Omit the images and output every line of the data below exactly.

┄┄┄┄┄┄┄┄┄┄

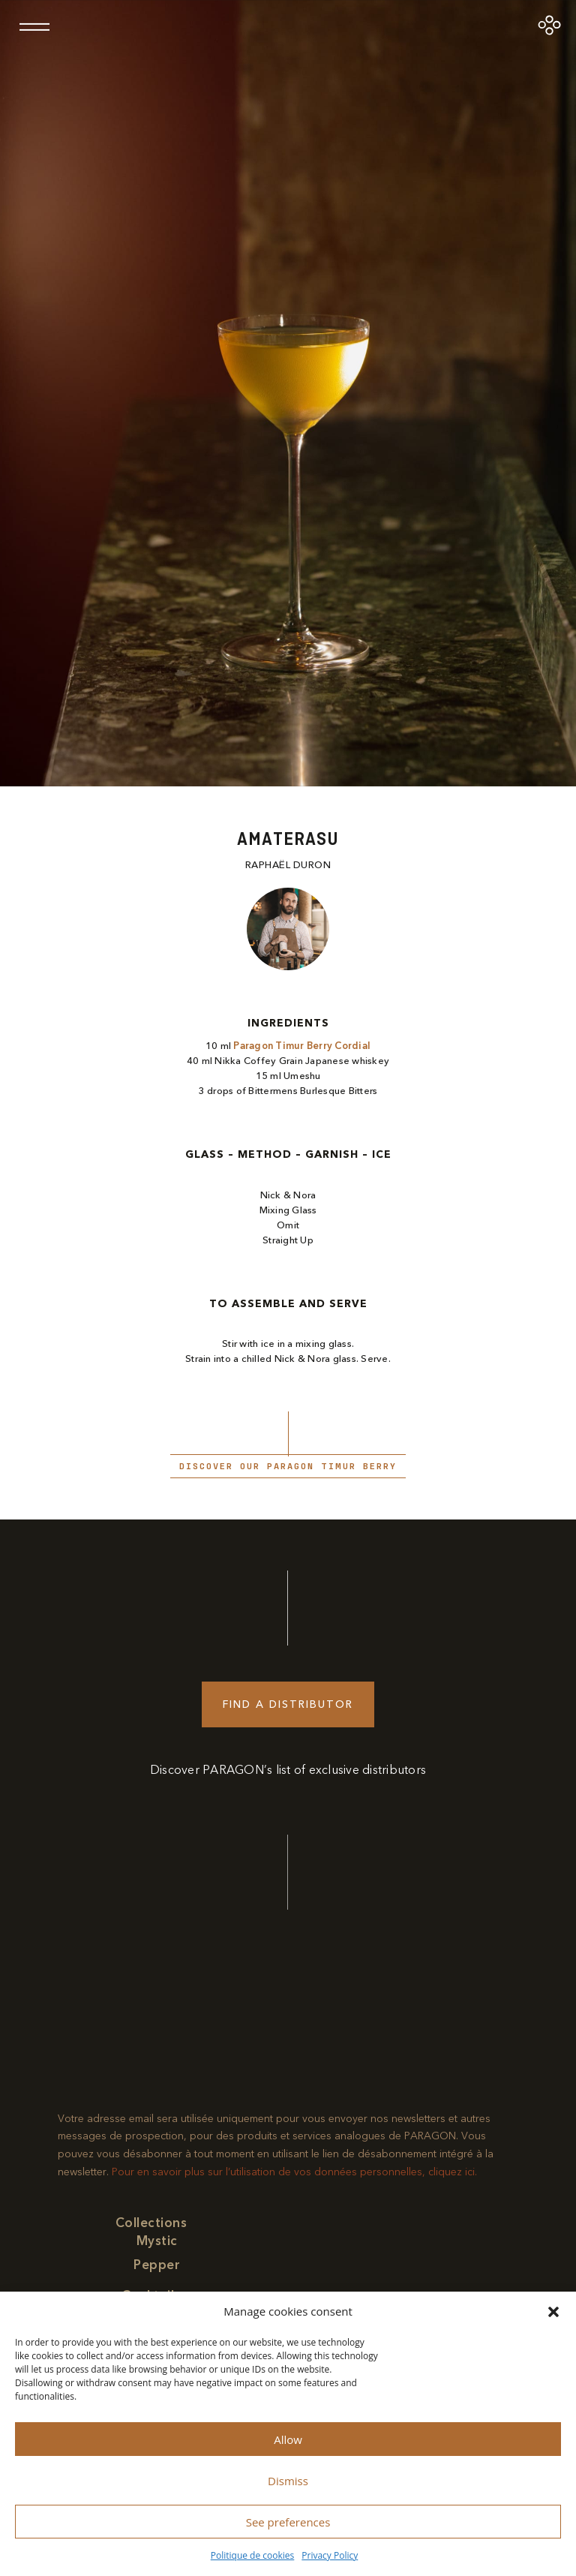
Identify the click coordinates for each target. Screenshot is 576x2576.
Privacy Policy (330, 2555)
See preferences (288, 2521)
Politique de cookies (253, 2555)
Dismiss (288, 2480)
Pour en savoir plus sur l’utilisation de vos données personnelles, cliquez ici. (294, 2172)
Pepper (157, 2265)
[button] (553, 2311)
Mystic (157, 2241)
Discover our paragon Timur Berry (288, 1466)
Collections (152, 2223)
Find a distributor (288, 1704)
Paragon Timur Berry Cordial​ (301, 1046)
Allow (288, 2439)
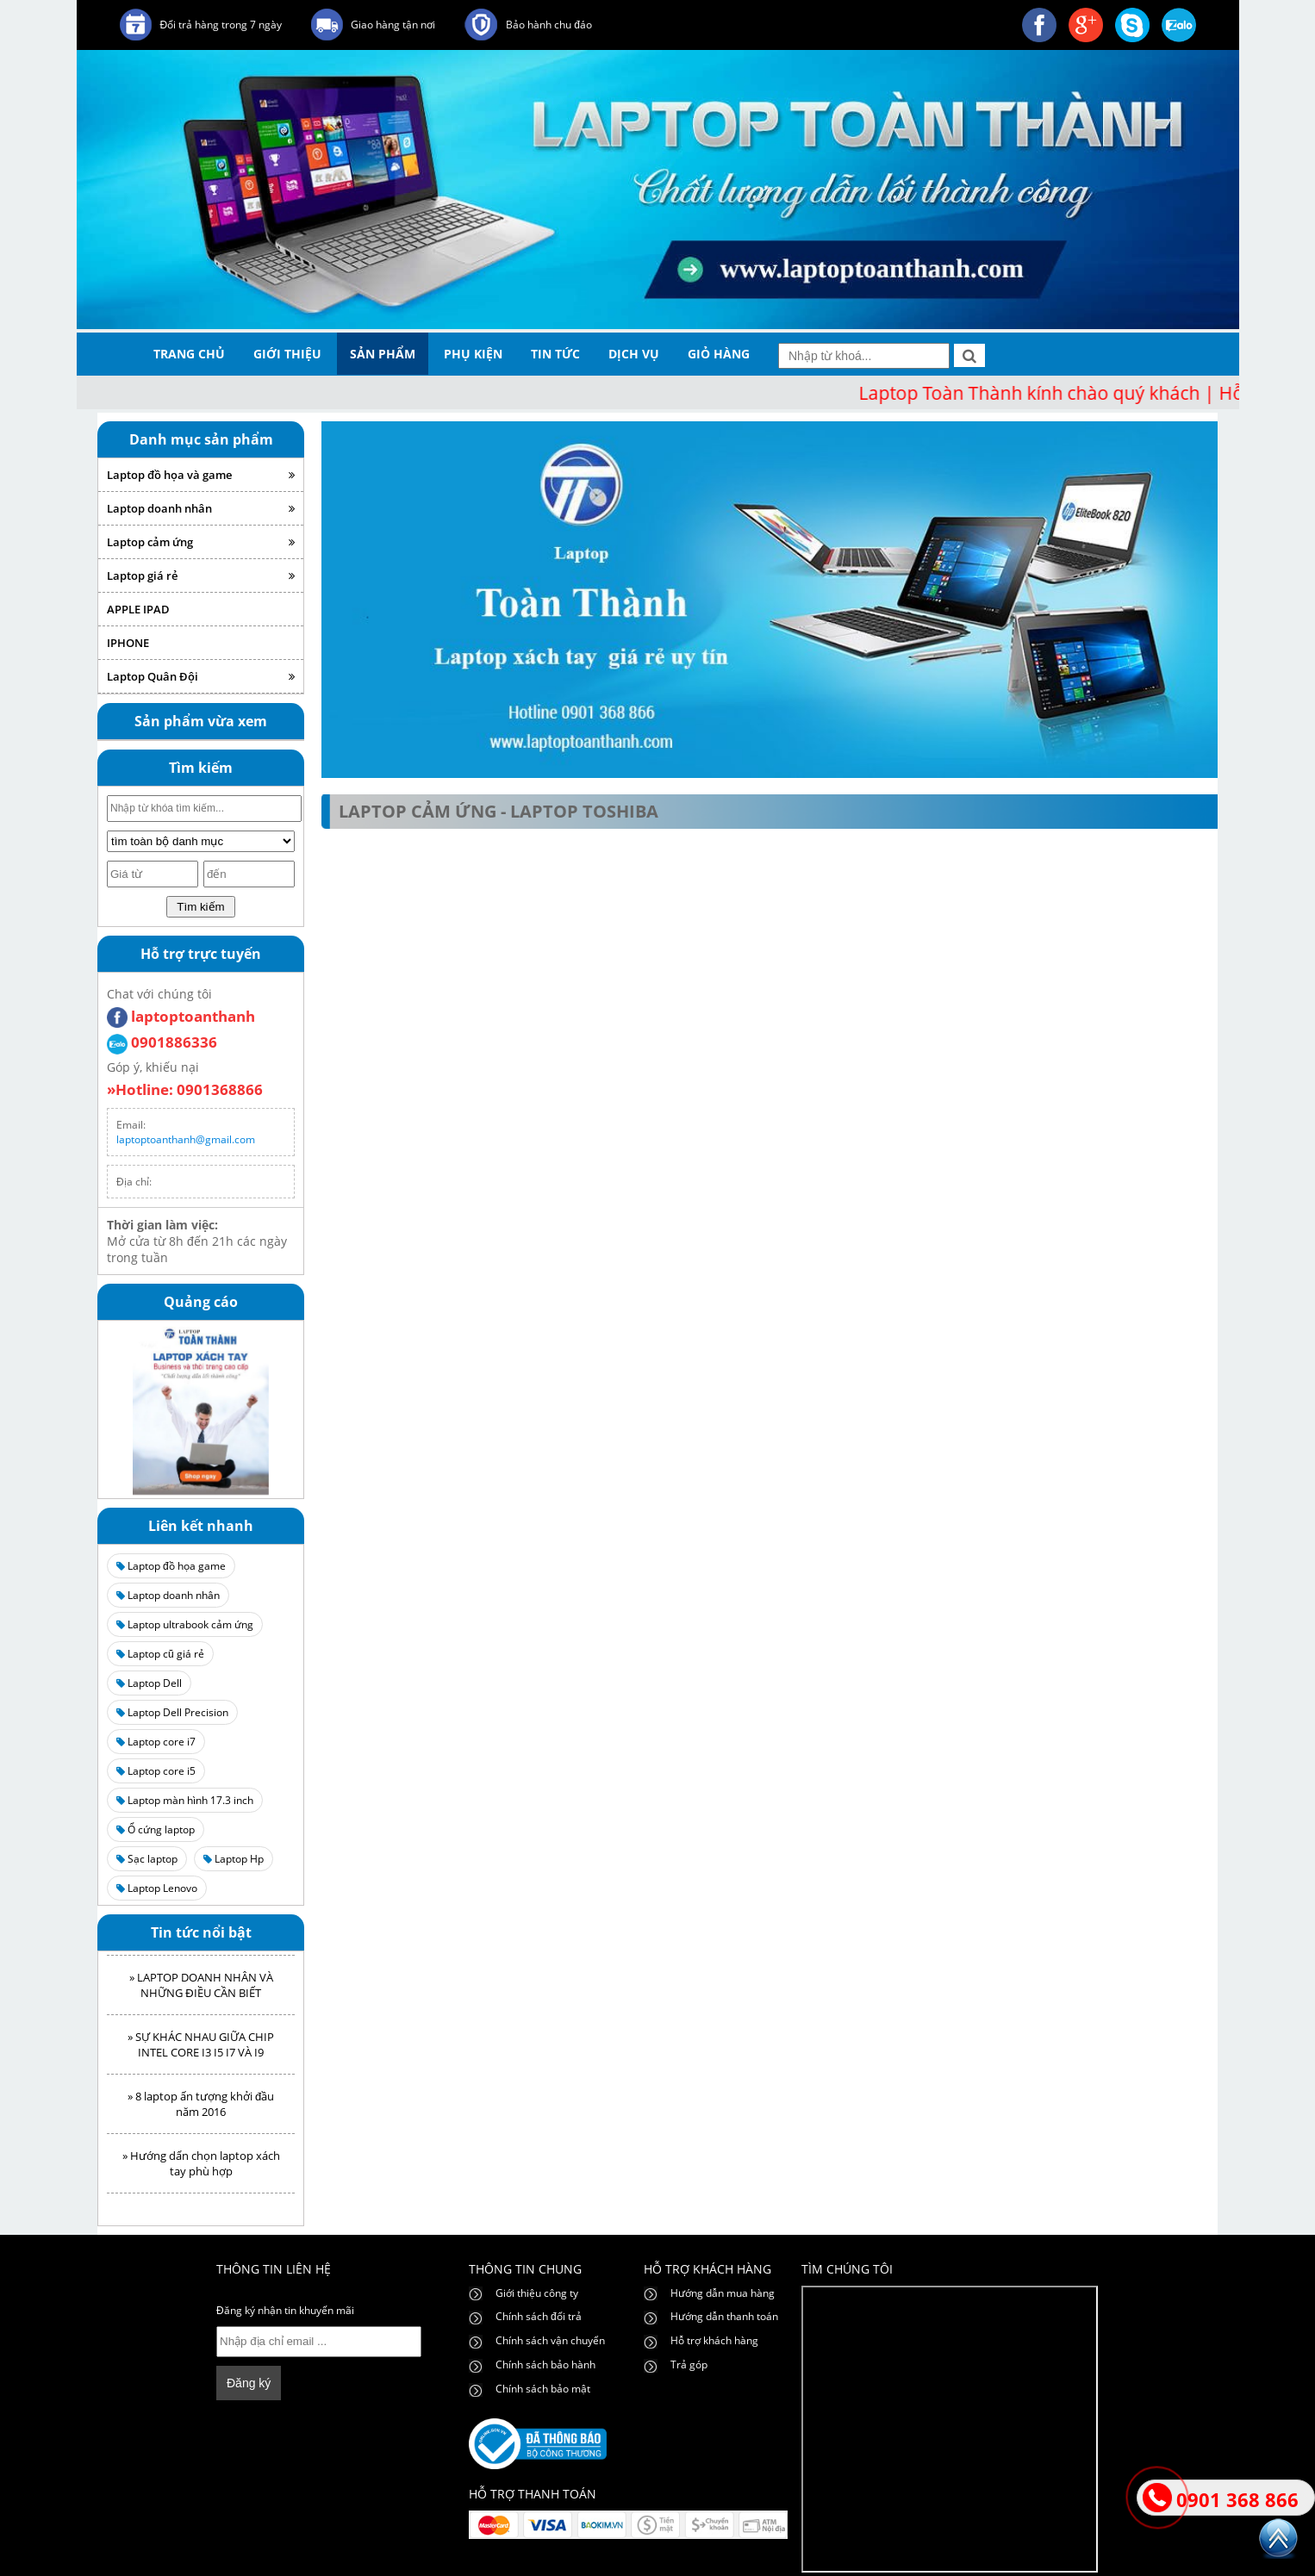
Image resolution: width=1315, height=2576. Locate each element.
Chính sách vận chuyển (550, 2340)
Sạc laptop (147, 1858)
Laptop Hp (233, 1858)
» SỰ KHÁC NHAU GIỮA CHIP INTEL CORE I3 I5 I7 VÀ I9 (201, 2049)
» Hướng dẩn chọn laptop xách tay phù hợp (201, 2168)
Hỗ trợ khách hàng (714, 2340)
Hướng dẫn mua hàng (722, 2293)
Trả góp (688, 2364)
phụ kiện (473, 353)
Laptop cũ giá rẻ (160, 1653)
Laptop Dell (149, 1683)
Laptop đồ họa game (171, 1566)
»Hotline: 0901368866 (185, 1089)
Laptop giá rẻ (201, 575)
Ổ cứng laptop (155, 1829)
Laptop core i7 (156, 1741)
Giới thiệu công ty (536, 2293)
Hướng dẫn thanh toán (724, 2316)
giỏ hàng (719, 353)
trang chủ (189, 353)
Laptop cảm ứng (201, 542)
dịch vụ (633, 353)
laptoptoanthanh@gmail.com (185, 1139)
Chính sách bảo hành (545, 2364)
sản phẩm (382, 353)
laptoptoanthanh (181, 1016)
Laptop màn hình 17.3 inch (184, 1800)
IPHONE (128, 642)
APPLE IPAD (138, 609)
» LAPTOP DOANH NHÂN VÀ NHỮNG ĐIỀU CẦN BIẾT (201, 1990)
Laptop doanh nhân (201, 508)
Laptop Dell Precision (172, 1712)
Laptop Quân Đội (201, 676)
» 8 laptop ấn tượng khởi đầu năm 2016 (201, 2109)
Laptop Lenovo (156, 1888)
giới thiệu (287, 353)
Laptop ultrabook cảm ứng (184, 1624)
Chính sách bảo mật (542, 2388)
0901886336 (162, 1042)
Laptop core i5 (156, 1771)
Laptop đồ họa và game (201, 474)
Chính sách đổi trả (538, 2316)
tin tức (555, 353)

┄┄┄┄┄┄┄┄┄┄

- **Output of the task**
Identify the click coordinates for each target. Screenshot is 576x2576.
Privacy Policy (330, 2555)
See preferences (288, 2521)
Politique de cookies (253, 2555)
Dismiss (288, 2480)
Pour en savoir plus sur l’utilisation de vos données personnelles, cliquez ici. (294, 2172)
Pepper (157, 2265)
[button] (553, 2311)
Mystic (157, 2241)
Discover our paragon Timur Berry (288, 1466)
Collections (152, 2223)
Find a distributor (288, 1704)
Paragon Timur Berry Cordial​ (301, 1046)
Allow (288, 2439)
Image resolution: width=1315, height=2576. Locate each element.
Chính sách vận chuyển (550, 2340)
Sạc laptop (147, 1858)
Laptop Hp (233, 1858)
» SỰ KHÁC NHAU GIỮA CHIP INTEL CORE I3 I5 I7 VÀ I9 (201, 2049)
» Hướng dẩn chọn laptop xách tay phù hợp (201, 2168)
Hỗ trợ khách hàng (714, 2340)
Hướng dẫn mua hàng (722, 2293)
Trả góp (688, 2364)
phụ kiện (473, 353)
Laptop cũ giá rẻ (160, 1653)
Laptop Dell (149, 1683)
Laptop đồ họa game (171, 1566)
»Hotline: 0901368866 (185, 1089)
Laptop giá rẻ (201, 575)
Ổ cứng laptop (155, 1829)
Laptop core i7 (156, 1741)
Giới thiệu công ty (536, 2293)
Hướng dẫn thanh toán (724, 2316)
giỏ hàng (719, 353)
trang chủ (189, 353)
Laptop cảm ứng (201, 542)
dịch vụ (633, 353)
laptoptoanthanh@gmail.com (185, 1139)
Chính sách bảo hành (545, 2364)
sản phẩm (382, 353)
laptoptoanthanh (181, 1016)
Laptop màn hình 17.3 inch (184, 1800)
IPHONE (128, 642)
APPLE IPAD (138, 609)
» LAPTOP DOANH NHÂN VÀ NHỮNG ĐIỀU CẦN BIẾT (201, 1990)
Laptop doanh nhân (201, 508)
Laptop Dell Precision (172, 1712)
Laptop Quân Đội (201, 676)
» 8 laptop ấn tượng khởi đầu năm 2016 (201, 2109)
Laptop Lenovo (156, 1888)
giới thiệu (287, 353)
Laptop ultrabook cảm ứng (184, 1624)
Chính sách bảo mật (542, 2388)
0901886336 (162, 1042)
Laptop core i5 (156, 1771)
Laptop đồ họa và game (201, 474)
Chính sách đổi trả (538, 2316)
tin tức (555, 353)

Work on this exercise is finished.